El transformador en c.c. se comporta creando un campo magnético fijo, con lo cual no hay inductancia en la bobina, y es posible que le entraran corrientes peligrosas y quemaran el esmalte protector del bobinado secundario.

También deberias saber que es probable que aunque el secundario del transformador tenga 12 v, el circuito amplificador trabaje a 12V con simetría, es decir, +-12v,utilizando una semionda para cada rama.
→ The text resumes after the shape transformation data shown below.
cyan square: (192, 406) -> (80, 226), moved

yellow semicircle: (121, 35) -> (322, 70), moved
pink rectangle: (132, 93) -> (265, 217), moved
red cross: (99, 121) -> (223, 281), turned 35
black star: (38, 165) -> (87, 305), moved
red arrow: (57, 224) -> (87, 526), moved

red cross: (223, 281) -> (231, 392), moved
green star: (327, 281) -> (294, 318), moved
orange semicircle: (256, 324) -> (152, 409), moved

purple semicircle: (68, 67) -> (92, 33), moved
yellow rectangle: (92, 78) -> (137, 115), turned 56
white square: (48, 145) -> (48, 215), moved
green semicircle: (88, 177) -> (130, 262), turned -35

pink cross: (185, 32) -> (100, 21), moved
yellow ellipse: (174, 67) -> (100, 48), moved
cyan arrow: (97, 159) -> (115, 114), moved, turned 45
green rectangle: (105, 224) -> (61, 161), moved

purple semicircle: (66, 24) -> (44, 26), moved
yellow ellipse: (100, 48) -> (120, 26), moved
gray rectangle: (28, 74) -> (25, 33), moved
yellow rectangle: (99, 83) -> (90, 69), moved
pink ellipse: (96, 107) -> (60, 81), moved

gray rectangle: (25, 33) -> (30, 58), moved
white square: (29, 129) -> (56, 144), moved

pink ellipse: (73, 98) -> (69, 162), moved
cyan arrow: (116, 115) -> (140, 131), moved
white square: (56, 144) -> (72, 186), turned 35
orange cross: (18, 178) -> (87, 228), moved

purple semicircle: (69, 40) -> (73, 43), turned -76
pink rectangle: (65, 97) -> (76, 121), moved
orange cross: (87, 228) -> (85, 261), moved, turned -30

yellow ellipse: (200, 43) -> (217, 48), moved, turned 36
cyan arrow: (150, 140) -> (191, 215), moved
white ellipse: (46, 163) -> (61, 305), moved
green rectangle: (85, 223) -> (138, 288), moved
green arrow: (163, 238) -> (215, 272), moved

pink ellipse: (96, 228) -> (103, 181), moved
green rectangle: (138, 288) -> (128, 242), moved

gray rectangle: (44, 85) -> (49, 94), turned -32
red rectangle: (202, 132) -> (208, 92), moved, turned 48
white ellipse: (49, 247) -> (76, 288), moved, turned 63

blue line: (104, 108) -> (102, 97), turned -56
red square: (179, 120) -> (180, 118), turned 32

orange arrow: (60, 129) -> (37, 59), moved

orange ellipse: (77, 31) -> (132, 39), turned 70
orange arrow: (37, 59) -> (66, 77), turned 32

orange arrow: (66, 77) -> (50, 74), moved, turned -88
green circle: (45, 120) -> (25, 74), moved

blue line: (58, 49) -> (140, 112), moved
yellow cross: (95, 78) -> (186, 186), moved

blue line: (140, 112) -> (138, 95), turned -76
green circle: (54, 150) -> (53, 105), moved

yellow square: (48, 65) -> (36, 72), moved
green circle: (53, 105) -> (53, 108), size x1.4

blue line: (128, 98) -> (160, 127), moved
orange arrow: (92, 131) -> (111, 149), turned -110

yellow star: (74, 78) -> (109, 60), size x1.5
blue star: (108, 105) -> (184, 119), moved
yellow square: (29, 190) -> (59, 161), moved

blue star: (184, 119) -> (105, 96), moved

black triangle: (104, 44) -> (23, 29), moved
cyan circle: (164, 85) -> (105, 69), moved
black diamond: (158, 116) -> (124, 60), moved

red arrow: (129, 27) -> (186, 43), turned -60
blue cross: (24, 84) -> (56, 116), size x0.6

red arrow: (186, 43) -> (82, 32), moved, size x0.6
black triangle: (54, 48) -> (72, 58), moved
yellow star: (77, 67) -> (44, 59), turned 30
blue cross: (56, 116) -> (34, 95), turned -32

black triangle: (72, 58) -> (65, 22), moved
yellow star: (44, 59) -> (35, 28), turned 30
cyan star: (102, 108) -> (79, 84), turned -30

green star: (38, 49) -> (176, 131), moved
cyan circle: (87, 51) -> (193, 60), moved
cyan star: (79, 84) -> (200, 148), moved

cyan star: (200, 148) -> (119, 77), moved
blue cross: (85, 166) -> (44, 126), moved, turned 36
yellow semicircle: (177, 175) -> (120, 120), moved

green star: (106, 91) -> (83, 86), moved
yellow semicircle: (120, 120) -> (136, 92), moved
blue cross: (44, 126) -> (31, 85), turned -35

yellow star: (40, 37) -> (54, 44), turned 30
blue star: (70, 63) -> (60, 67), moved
La solución, si el transformador el aparato es de 12 V, es sustituir el transformador y controlar que no hayas fastidiado nada mas del circuito en caso de que hayas invertido polaridad en tu invento.(esto es por lo que dices que te estallo un condensador)

Un saludo.


----------



## gaston sj (Mar 8, 2007)

hola es exactamnte loq ue sucedio estoy tratando de desarmarlo (nunca he desarmado uno) y realmente es muy costoso y te rompe los dedos jejje espero poder repararlo o romperlo no se algo  saludos


----------



## mendozag2004 (Mar 9, 2007)

Hola, perdon por mi ignorancia, ¿que es un transformador? sobreentiendo que es el bobinado o devanado ya sea primario o secundario de un transformador. Por favor corrijanme si me equivoco

Saludos


----------



## JV (Mar 9, 2007)

Hola mendozag2004, transformador es la forma popular de llamar a los transformadores, digamos que es una abreviatura no oficial.

Saludos...


----------



## mendozag2004 (Mar 12, 2007)

Gracias JV por sacarme de la duda, tu sabes, diferencias culturales y de variantes de un mismo idioma entre paises

Saludos a to2


----------